Su Aoze, Wang Siyuan, Sada Akane, Otani Yuko, Zhai Luhan, Liu Xin, Sayama Misa, Ohki Rieko, Ohwada Tomohiko
Graduate School of Pharmaceutical Sciences, University of Tokyo.
Laboratory of Fundamental Oncology, National Cancer Center Research Institute.
Chem Pharm Bull (Tokyo). 2019;67(10):1139-1143. doi: 10.1248/cpb.c19-00501.
We have discovered that β-amino acid homooligomers with cis- or trans-amide conformation can fold themselves into highly ordered helices. Moreover, unlike α-amino acid peptides, which are significantly stabilized by intramolecular hydrogen bonding, these helical structures are autogenous conformations that are stable without the aid of hydrogen bonding and irrespective of solvent (protic/aprotic/halogenated) or temperature. A structural overlap comparison of helical cis/trans bicyclic β-proline homooligomers with typical α-helix structure of α-amino acid peptides reveals clear differences of pitch and diameter per turn. Bridgehead substituents of the present homooligomers point outwards from the helical surface. We were interested to know whether such non-naturally occurring divergent helical molecules could mimic α-helix structures. In this study, we show that bicyclic β-proline oligomer derivatives inhibit p53-MDM2 and p53-MDMX protein-protein interactions, exhibiting MDM2-antagonistic and MDMX-antagonistic activities.

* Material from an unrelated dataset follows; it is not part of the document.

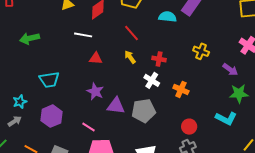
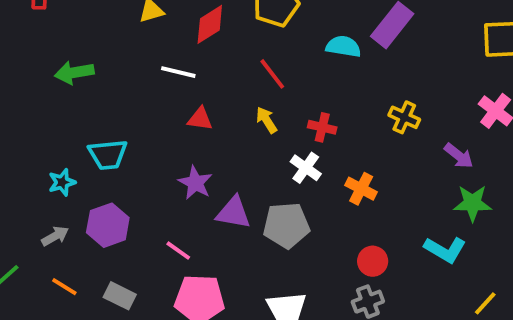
cyan star: (20, 102) -> (62, 182), moved
gray arrow: (15, 121) -> (55, 236), moved

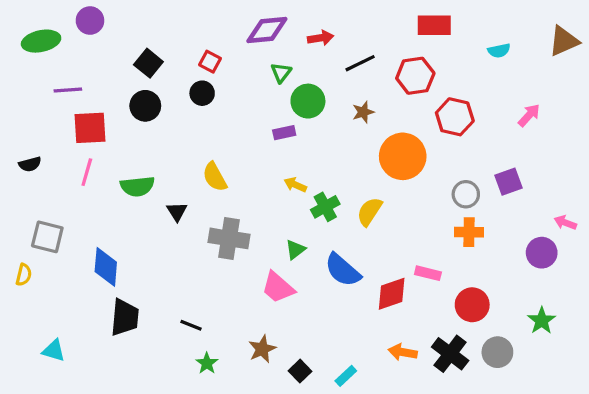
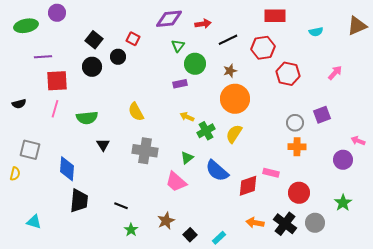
black circle: (202, 93) -> (118, 57), moved
orange circle: (403, 156) -> (235, 99), moved
black triangle: (177, 212) -> (103, 145), moved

我们发现,具有顺式或反式酰胺构象的β-氨基酸同聚体能够自行折叠成高度有序的螺旋结构。此外,与通过分子内氢键显著稳定的α-氨基酸肽不同,这些螺旋结构是自发构象,无需氢键辅助且不受溶剂(质子性/非质子性/卤代)或温度影响即可保持稳定。将螺旋状顺式/反式双环β-脯氨酸同聚体与α-氨基酸肽的典型α-螺旋结构进行结构重叠比较,结果显示每圈螺距和直径存在明显差异。本同聚体的桥头取代基从螺旋表面向外突出。我们很想知道这种非天然存在的不同螺旋分子是否能够模拟α-螺旋结构。在本研究中,我们表明双环β-脯氨酸寡聚体衍生物可抑制p53-MDM2和p53-MDMX蛋白-蛋白相互作用,表现出MDM2拮抗活性和MDMX拮抗活性。